Just got 10.4 for as my first FSD beta. I live a heavily wooded area with a ton of 2 lane roads. Main concerns: 10.4 hugs the left of the lane too close. As a human I hug the right side more, without FSD it centers in the road, FSD hugs the danger side - left side. Roads that are heavily covered in leaves like we have really drive it bonkers.
 
Yesterday I decided to just use AP, instead of FSD. Mainly because I got the booster on Wednesday and had mild headache. A few things I learnt.

- AP works better than production AP. Lane keeping is better and doesn't get confused when the lane splits.
- AP worked like before in rain. None of that "severe weather detected" stuff. This is really a great discovery for me since I need AP to drive at night when raining. AP definitely sees the lines and can make out lanes better than me. So, from now on - until FSD improves in these conditions - I'm just going to switch to the AP profile and use AP when it is raining (esp. at night)
- The blue lines it shows are rock solid in rain at night and I've no idea how it can figure out the lines that well. With FSD the lines were all over the place.
 
Yesterday I decided to just use AP, instead of FSD. Mainly because I got the booster on Wednesday and had mild headache. A few things I learnt.
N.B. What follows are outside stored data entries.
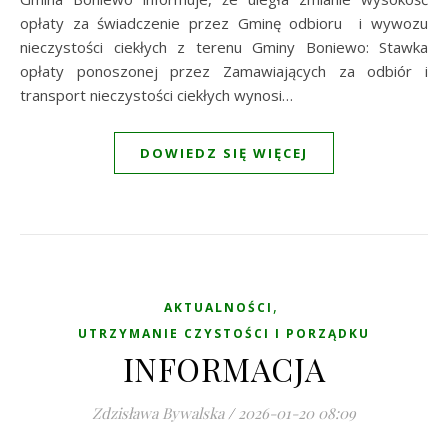
opłaty za świadczenie przez Gminę odbioru i wywozu
nieczystości ciekłych z terenu Gminy Boniewo: Stawka
opłaty ponoszonej przez Zamawiających za odbiór i
transport nieczystości ciekłych wynosi…
DOWIEDZ SIĘ WIĘCEJ
,
AKTUALNOŚCI
UTRZYMANIE CZYSTOŚCI I PORZĄDKU
INFORMACJA
Zdzisława Bywalska
/
2026-01-20 08:09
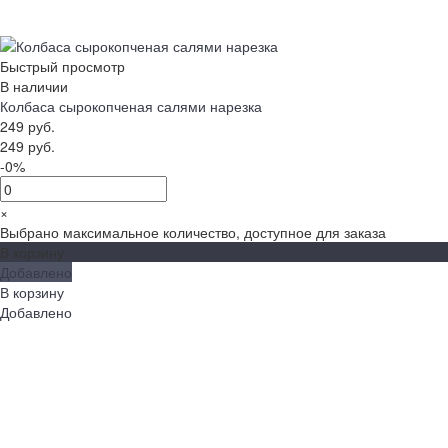
Быстрый просмотр
В наличии
Колбаса сырокопченая салями нарезка
249 руб.
249 руб.
-0%
×
Выбрано максимальное количество, доступное для заказа
В корзину
Добавлено
В корзину
Добавлено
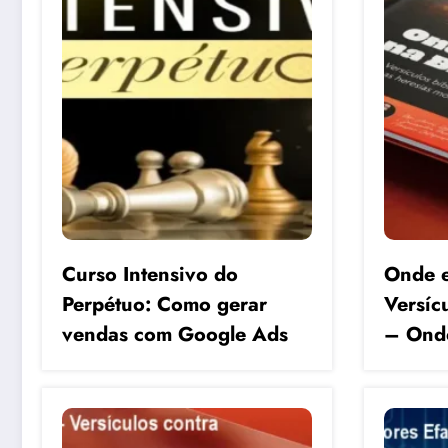
Curso Intensivo do
Onde e
Perpétuo: Como gerar
Versíc
vendas com Google Ads
– Ond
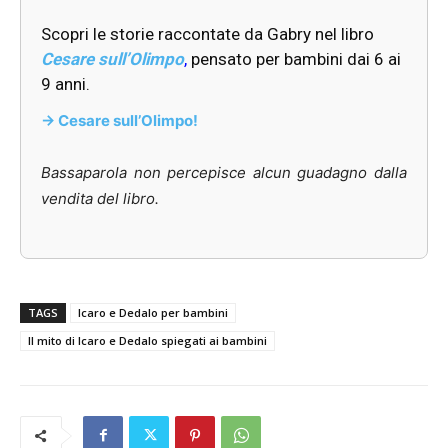
Scopri le storie raccontate da Gabry nel libro
Cesare sull’Olimpo
,
pensato per bambini dai 6 ai
9 anni.
-> Cesare sull’Olimpo!
Bassaparola non percepisce alcun guadagno dalla
vendita del libro.
TAGS
Icaro e Dedalo per bambini
Il mito di Icaro e Dedalo spiegati ai bambini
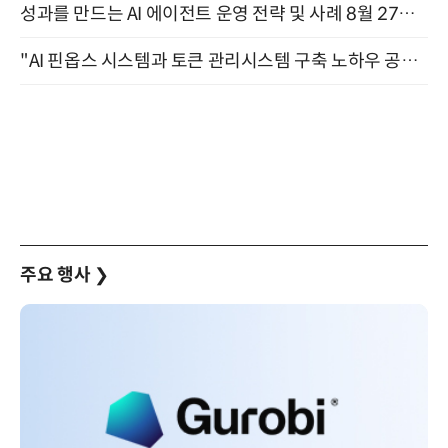
성과를 만드는 AI 에이전트 운영 전략 및 사례 8월 27일 개최
"AI 핀옵스 시스템과 토큰 관리시스템 구축 노하우 공개" 잠실 한국광고문화회관 2층 대회의실 (8/21)
주요 행사
❯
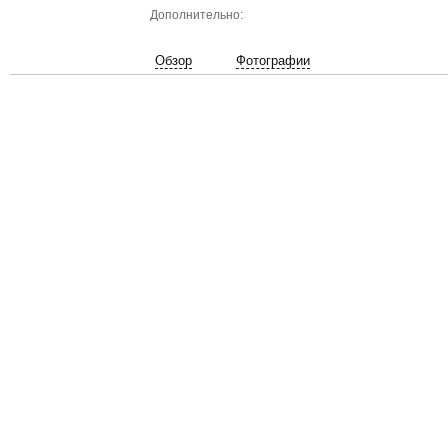
Дополнительно:
Обзор
Фотографии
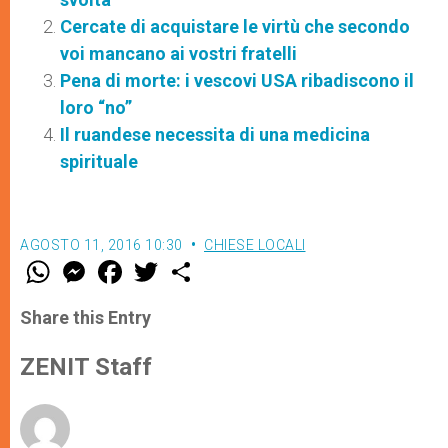
Cercate di acquistare le virtù che secondo
voi mancano ai vostri fratelli
Pena di morte: i vescovi USA ribadiscono il
loro “no”
Il ruandese necessita di una medicina
spirituale
AGOSTO 11, 2016 10:30
CHIESE LOCALI
W
M
F
T
S
h
e
a
w
h
a
s
c
i
a
t
s
e
t
r
Share this Entry
s
e
b
t
e
A
n
o
e
p
g
o
r
ZENIT Staff
p
e
k
r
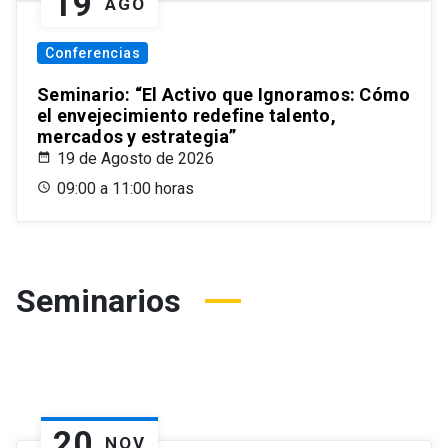
19
AGO
Conferencias
Seminario: “El Activo que Ignoramos: Cómo
el envejecimiento redefine talento,
mercados y estrategia”
19 de Agosto de 2026
09:00 a 11:00 horas
Seminarios
20
NOV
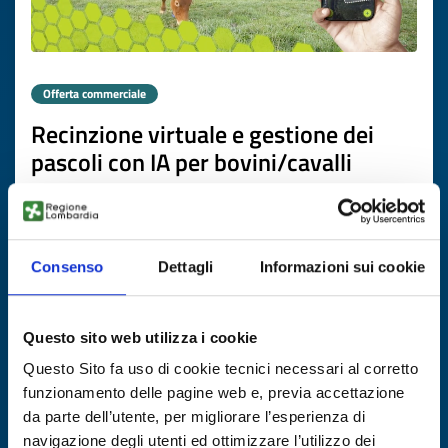
Offerta commerciale
Recinzione virtuale e gestione dei
pascoli con IA per bovini/cavalli
ID EEN: BOES20251027015
SCOPRI DI PIÙ →
Consenso
Dettagli
Informazioni sui cookie
Scade il
30 gennaio 2027
Questo sito web utilizza i cookie
Questo Sito fa uso di cookie tecnici necessari al corretto
funzionamento delle pagine web e, previa accettazione
da parte dell’utente, per migliorare l’esperienza di
navigazione degli utenti ed ottimizzare l’utilizzo dei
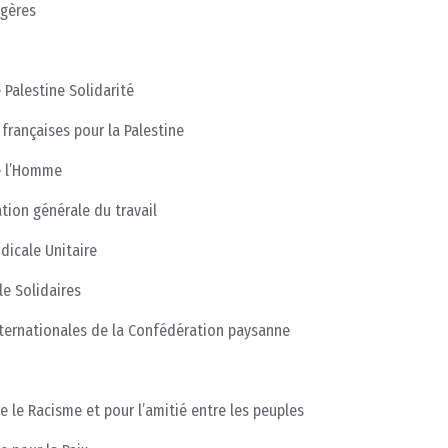
ngères
 Palestine Solidarité
françaises pour la Palestine
de l’Homme
tion générale du travail
dicale Unitaire
le Solidaires
internationales de la Confédération paysanne
 le Racisme et pour l’amitié entre les peuples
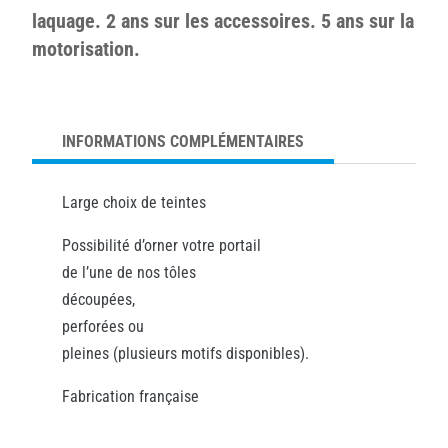
laquage. 2 ans sur les accessoires. 5 ans sur la
motorisation.
INFORMATIONS COMPLÉMENTAIRES
Large choix de teintes
Possibilité d’orner votre portail
de l’une de nos tôles
découpées,
perforées ou
pleines (plusieurs motifs disponibles).
Fabrication française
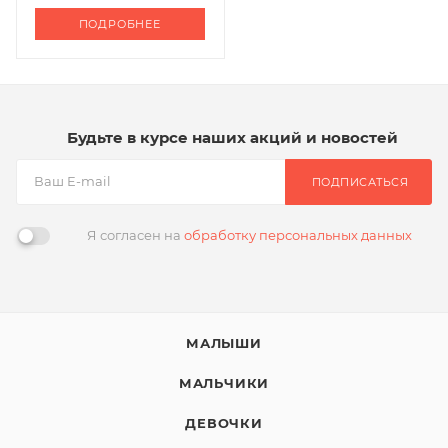
ПОДРОБНЕЕ
Будьте в курсе наших акций и новостей
ПОДПИСАТЬСЯ
Я согласен на
обработку персональных данных
МАЛЫШИ
МАЛЬЧИКИ
ДЕВОЧКИ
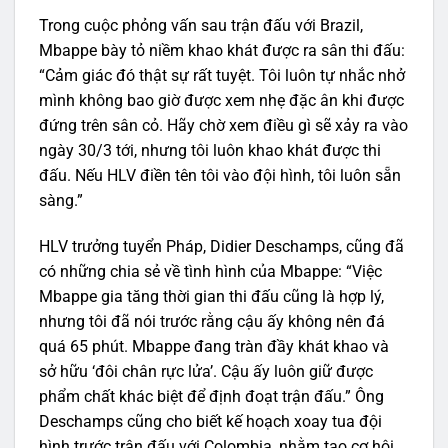
Trong cuộc phỏng vấn sau trận đấu với Brazil,
Mbappe bày tỏ niềm khao khát được ra sân thi đấu:
“Cảm giác đó thật sự rất tuyệt. Tôi luôn tự nhắc nhở
mình không bao giờ được xem nhẹ đặc ân khi được
đứng trên sân cỏ. Hãy chờ xem điều gì sẽ xảy ra vào
ngày 30/3 tới, nhưng tôi luôn khao khát được thi
đấu. Nếu HLV điền tên tôi vào đội hình, tôi luôn sẵn
sàng.”
HLV trưởng tuyển Pháp, Didier Deschamps, cũng đã
có những chia sẻ về tình hình của Mbappe: “Việc
Mbappe gia tăng thời gian thi đấu cũng là hợp lý,
nhưng tôi đã nói trước rằng cậu ấy không nên đá
quá 65 phút. Mbappe đang tràn đầy khát khao và
sở hữu ‘đôi chân rực lửa’. Cậu ấy luôn giữ được
phẩm chất khác biệt để định đoạt trận đấu.” Ông
Deschamps cũng cho biết kế hoạch xoay tua đội
hình trước trận đấu với Colombia, nhằm tạo cơ hội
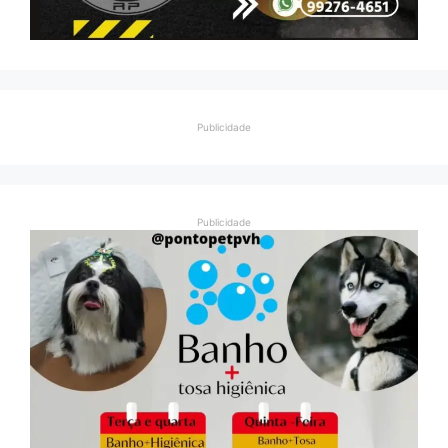
Publicidade
Publicidade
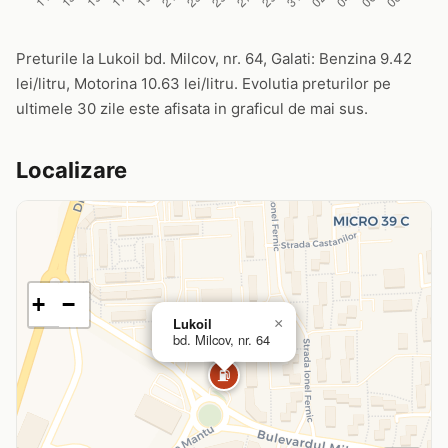
Preturile la Lukoil bd. Milcov, nr. 64, Galati: Benzina 9.42
lei/litru, Motorina 10.63 lei/litru. Evolutia preturilor pe
ultimele 30 zile este afisata in graficul de mai sus.
Localizare
+
−
Lukoil
×
bd. Milcov, nr. 64
⛽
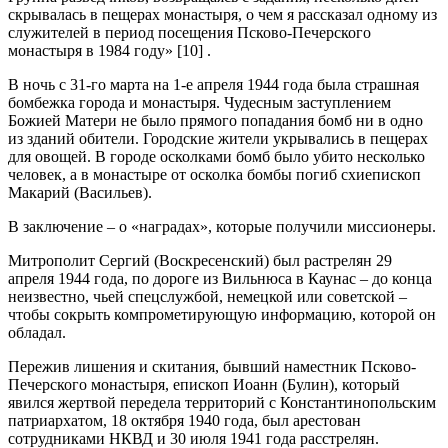
скрывалась в пещерах монастыря, о чем я рассказал одному из
служителей в период посещения Псково-Печерского
монастыря в 1984 году» [10] .
В ночь с 31-го марта на 1-е апреля 1944 года была страшная
бомбежка города и монастыря. Чудесным заступлением
Божией Матери не было прямого попадания бомб ни в одно
из зданий обители. Городские жители укрывались в пещерах
для овощей. В городе осколками бомб было убито несколько
человек, а в монастыре от осколка бомбы погиб схиепископ
Макарий (Васильев).
В заключение – о «наградах», которые получили миссионеры.
Митрополит Сергий (Воскресенский) был растрелян 29
апреля 1944 года, по дороге из Вильнюса в Каунас – до конца
неизвестно, чьей спецслужбой, немецкой или советской –
чтобы сокрыть компрометирующую информацию, которой он
обладал.
Пережив лишения и скитания, бывший наместник Псково-
Печерского монастыря, епископ Иоанн (Булин), который
явился жертвой передела территорий с Константинопольским
патриархатом, 18 октября 1940 года, был арестован
сотрудниками НКВД и 30 июля 1941 года расстрелян.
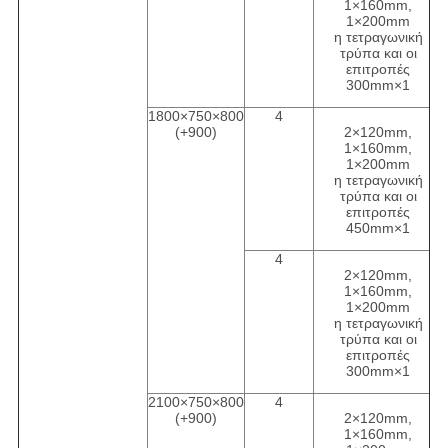
1×160mm,
1×200mm
η τετραγωνική
τρύπα και οι
επιτροπές
300mm×1
1800×750×800
4
(+900)
2×120mm,
1×160mm,
1×200mm
η τετραγωνική
τρύπα και οι
επιτροπές
450mm×1
4
2×120mm,
1×160mm,
1×200mm
η τετραγωνική
τρύπα και οι
επιτροπές
300mm×1
2100×750×800
4
(+900)
2×120mm,
1×160mm,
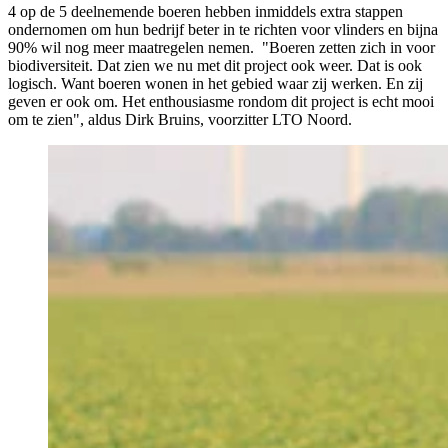
4 op de 5 deelnemende boeren hebben inmiddels extra stappen
ondernomen om hun bedrijf beter in te richten voor vlinders en bijna
90% wil nog meer maatregelen nemen. "Boeren zetten zich in voor
biodiversiteit. Dat zien we nu met dit project ook weer. Dat is ook
logisch. Want boeren wonen in het gebied waar zij werken. En zij
geven er ook om. Het enthousiasme rondom dit project is echt mooi
om te zien", aldus Dirk Bruins, voorzitter LTO Noord.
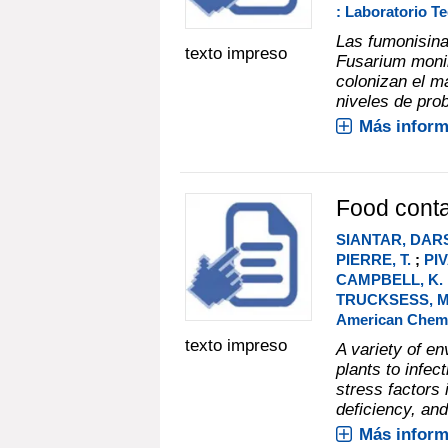
: Laboratorio T
Las fumonisina
texto impreso
Fusarium monil
colonizan el m
niveles de prob
Más inform
Food conta
SIANTAR, DARS
PIERRE, T.
;
PIV
CAMPBELL, K.
TRUCKSESS, M
American Chemi
texto impreso
A variety of en
plants to infec
stress factors
deficiency, and
Más inform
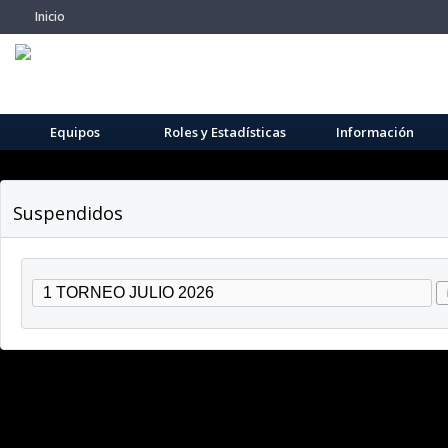
Inicio
Equipos
Roles y Estadísticas
Información
Suspendidos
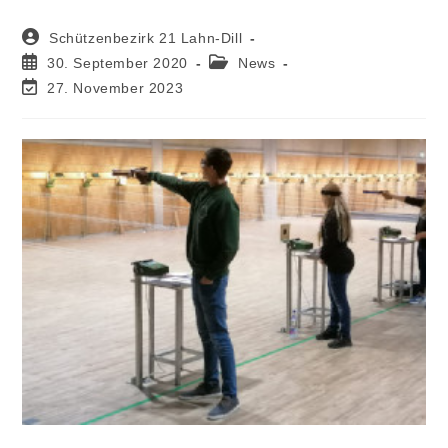
Schützenbezirk 21 Lahn-Dill
30. September 2020
News
27. November 2023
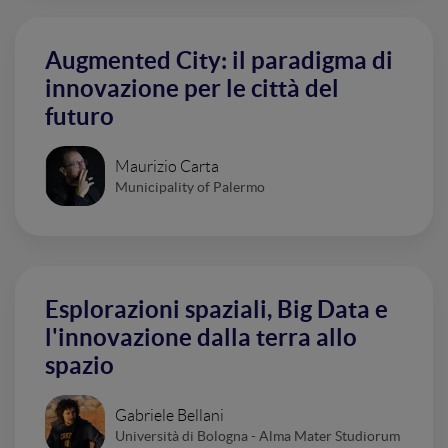
Augmented City: il paradigma di
innovazione per le città del
futuro
Maurizio Carta
Municipality of Palermo
Esplorazioni spaziali, Big Data e
l'innovazione dalla terra allo
spazio
Gabriele Bellani
Università di Bologna - Alma Mater Studiorum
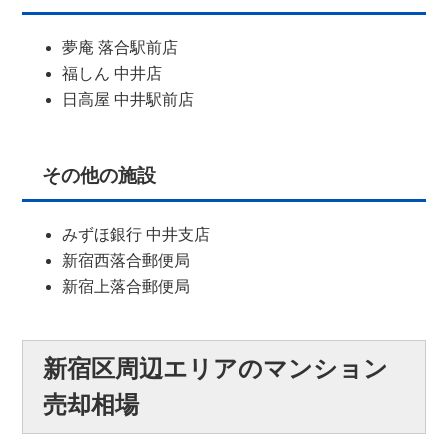
夢庵 落合駅前店
福しん 中井店
日高屋 中井駅前店
その他の施設
みずほ銀行 中井支店
新宿西落合郵便局
新宿上落合郵便局
新宿区周辺エリアのマンション
売却相場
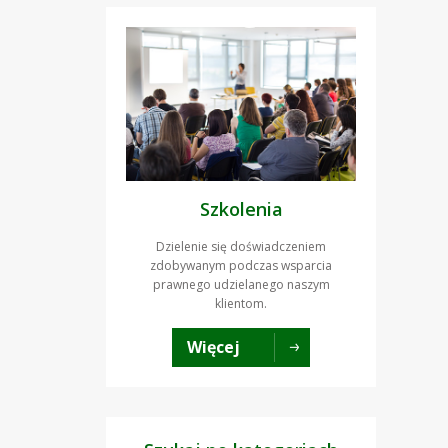
Szkolenia
Dzielenie się doświadczeniem
zdobywanym podczas wsparcia
prawnego udzielanego naszym
klientom.
Więcej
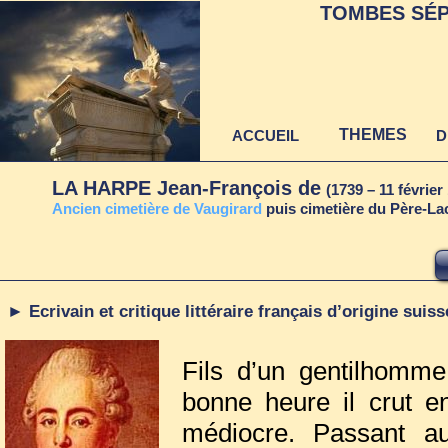
TOMBES SÉP
THEMES
ACCUEIL
D
LA HARPE Jean-François de
(1739 – 11 février
A
ncien cimetière de Vaugirard
puis cimetière du Père-Lac
► Ecrivain et critique littéraire français d’origine suiss
Fils d’un gentilhomme
bonne heure il crut e
médiocre. Passant au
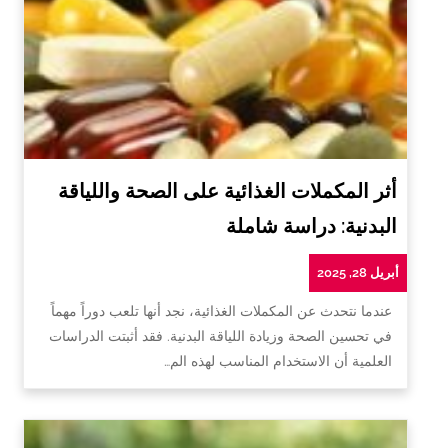
أثر المكملات الغذائية على الصحة واللياقة
البدنية: دراسة شاملة
أبريل 28, 2025
عندما نتحدث عن المكملات الغذائية، نجد أنها تلعب دوراً مهماً
في تحسين الصحة وزيادة اللياقة البدنية. فقد أثبتت الدراسات
العلمية أن الاستخدام المناسب لهذه الم…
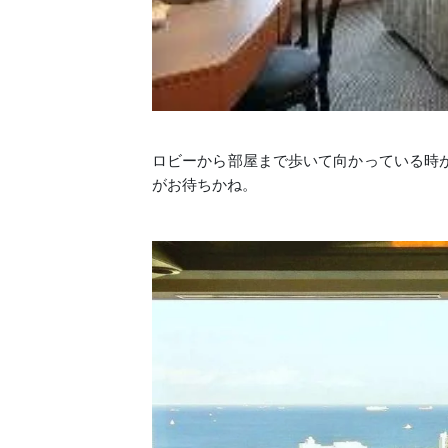
ロビーから部屋まで歩いて向かっている時
がお待ちかね。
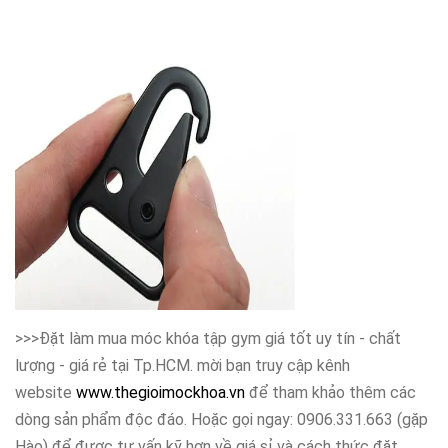
>>>Đặt làm mua móc khóa tập gym giá tốt uy tín - chất
lượng - giá rẻ tại Tp.HCM. mời bạn truy cập kênh
website
www.thegioimockhoa.vn
để tham khảo thêm các
dòng sản phẩm độc đáo. Hoặc gọi ngay: 0906.331.663 (gặp
Hào) để được tư vấn kỹ hơn về giá sỉ và cách thức đặt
- AP works better than production AP. Lane keeping is better and doesn't get confused when the lane splits.
- AP worked like before in rain. None of that "severe weather detected" stuff. This is really a great discovery for me since I need AP to drive at night when raining. AP definitely sees the lines and can make out lanes better than me. So, from now on - until FSD improves in these conditions - I'm just going to switch to the AP profile and use AP when it is raining (esp. at night)
- The blue lines it shows are rock solid in rain at night and I've no idea how it can figure out the lines that well. With FSD the lines were all over the place.
How can AP work better than production version when that stack remains production? Single stack doesn't exist yet, does it?
 
Over time, vision should win, but not yet - as widely reported by many.
Radar shouldn't have anything to do with line detection. I'm speculating that the vision improvements are going into vision only first.

But according to Musk radar just adds noise and no improvement in signal compared to what they get using their pseudo-lidar with vision only.